Fucking hell, they are! He went through all examples I could think about, showing up the problems with the current “magic” that we, lazy engineers, are using in order to cut corners and get all stuff “working” (however, we don’t know why it’s working, but hey - business people will never ask that!). He took even transactions example which I was considering less harmful, but it turns out I was totally wrong :).
So, the key takeaways are, as follows:
- the usage of annotations and that kind of shortcuts come from servlets and the old days of Java (I have a feeling that filters are actually more harmful)
- you don’t have a deep knowledge about how Spring is working (statistically) so don’t use it
- your entire team is using it wrong (again, statistically)
- why are you using IoC container in a first place? Can’t you just replace it with well-designed constructors?
- ORM? Come on - especially when you do
save()
method for an update - transactions? When nested, they can be quite unpredictable if you don’t understand them
- use libraries over frameworks
From my perspective I would add: we engineers tend to fix technical problems - so we love doing things like setting up Spring container, solving ORM problems, because the most of the time we have an only superficial understanding of the domain we are working for, so it looks dull and we are looking for distractions.

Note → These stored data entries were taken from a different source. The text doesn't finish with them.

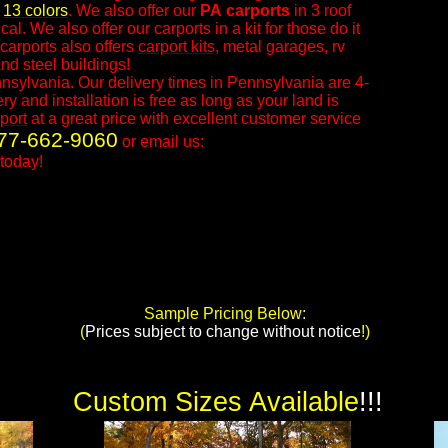
n
13 colors
. We also offer our
PA
carports
in 3 roof
l. We also offer our carports in a kit for those do it
carports also offers
carport kits
, metal garages, rv
nd steel buildings!
nsylvania. Our delivery times in Pennsylvania are 4-
 and installation is free as long as your land is
port
at a great price with excellent customer service
77-662-9060
or email us:
today!​
Sample Pricing Below:
​(
Prices subject to change without notice
!)
Custom Sizes Available
!!!​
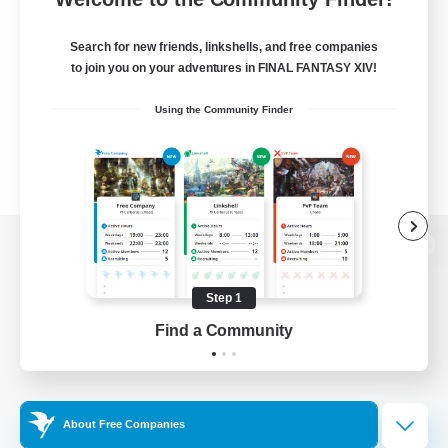
Search for new friends, linkshells, and free companies
to join you on your adventures in FINAL FANTASY XIV!
Using the Community Finder
View desktop version of the Lodestone
Step 1
Find a Community
Game Download
Official Information
About Free Companies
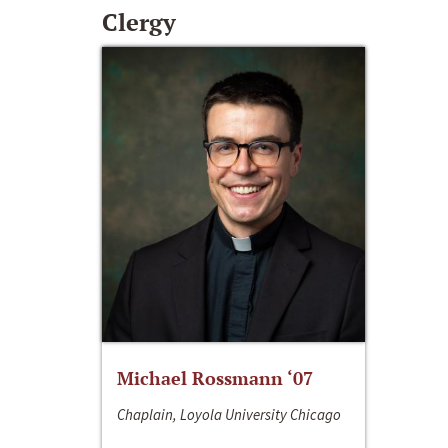
Clergy
Michael Rossmann ‘07
Chaplain, Loyola University Chicago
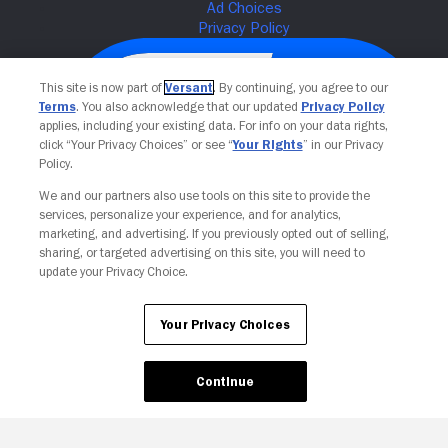
This site is now part of
Versant
. By continuing, you agree to our
Terms
. You also acknowledge that our updated
Privacy Policy
applies, including your existing data. For info on your data rights,
click “Your Privacy Choices” or see “
Your Rights
” in our Privacy
Policy.
We and our partners also use tools on this site to provide the
services, personalize your experience, and for analytics,
Your Privacy Choices
marketing, and advertising. If you previously opted out of selling,
sharing, or targeted advertising on this site, you will need to
update your Privacy Choice.
Your Privacy Choices
Continue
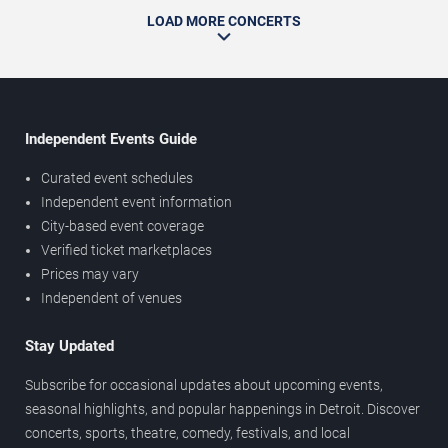
LOAD MORE CONCERTS
Independent Events Guide
Curated event schedules
Independent event information
City-based event coverage
Verified ticket marketplaces
Prices may vary
Independent of venues
Stay Updated
Subscribe for occasional updates about upcoming events,
seasonal highlights, and popular happenings in Detroit. Discover
concerts, sports, theatre, comedy, festivals, and local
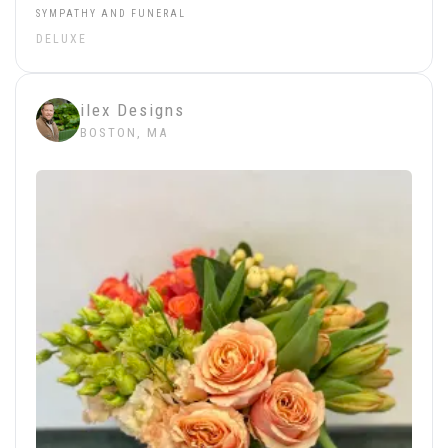
SYMPATHY AND FUNERAL
DELUXE
ilex Designs
BOSTON, MA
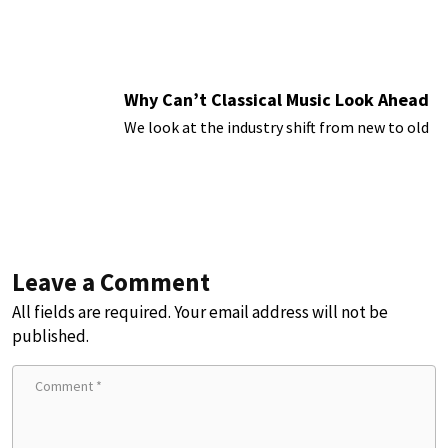
Why Can’t Classical Music Look Ahead
We look at the industry shift from new to old
Leave a Comment
All fields are required. Your email address will not be
published.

Nevertheless, all problems can be solved with a finite number of abstractions - like ORM, dependency injections, etc - which are solving problems that are coming from bad solution design in the first place. Here we are :).
That was a very refreshing talk, especially because Tomek is full of charisma (as well as Kuba) and fun, so he didn’t let anyone get bored. I admit, this topic is very hard and it can be rejected by the audience (people can spend most of their lives working with Spring beans, services and controllers) - and yet he put very, very good arguments - so well done!
Wrap up
It was a good time, definitely worth spending the whole Saturday! I think everyone found something interesting and inspiring during this edition. Many thanks to all people that were organising the event, for being constant in values and form of Confitura represents and doing a very decent job to get all us back together every year!
Looking forward to the next edition!